**Exercise instructions**
Among the records below, find each line containing the word "Приходское" and copy it.

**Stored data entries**
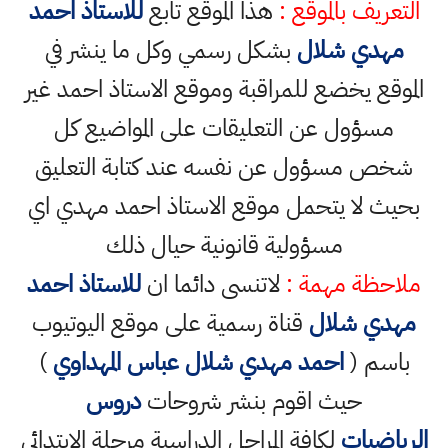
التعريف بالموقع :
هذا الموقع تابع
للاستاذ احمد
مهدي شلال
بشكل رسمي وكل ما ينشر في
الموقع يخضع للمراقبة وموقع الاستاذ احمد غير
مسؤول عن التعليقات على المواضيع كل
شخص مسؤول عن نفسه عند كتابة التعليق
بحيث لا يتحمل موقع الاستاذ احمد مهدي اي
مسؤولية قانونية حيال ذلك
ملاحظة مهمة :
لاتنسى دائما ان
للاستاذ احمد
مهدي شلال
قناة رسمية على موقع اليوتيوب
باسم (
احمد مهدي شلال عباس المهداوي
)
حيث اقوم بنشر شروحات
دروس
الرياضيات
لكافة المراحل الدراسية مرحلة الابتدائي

* * *

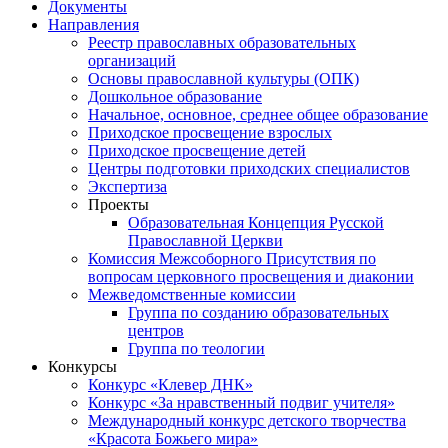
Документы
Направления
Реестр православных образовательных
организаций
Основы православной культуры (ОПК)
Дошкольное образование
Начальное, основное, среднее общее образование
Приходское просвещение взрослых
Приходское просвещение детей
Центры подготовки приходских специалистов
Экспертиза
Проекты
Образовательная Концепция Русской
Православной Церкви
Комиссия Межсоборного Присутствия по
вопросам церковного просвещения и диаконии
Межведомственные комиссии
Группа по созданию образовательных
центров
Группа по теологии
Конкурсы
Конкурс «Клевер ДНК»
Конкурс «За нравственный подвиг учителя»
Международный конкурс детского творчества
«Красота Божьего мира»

**Expected output**
Приходское просвещение взрослых
Приходское просвещение детей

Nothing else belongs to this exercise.